===== Excerpted records

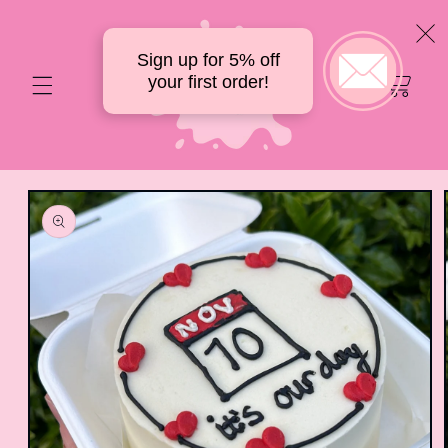
Skip to
content
Sign up for 5% off
Your
your first order!
delicious
cart
Skip to
product
information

==========

Directions
Could the lines above be copied out exactly, with no image carried over?

Result
Skip to
content
Sign up for 5% off
Your
your first order!
delicious
cart
Skip to
product
information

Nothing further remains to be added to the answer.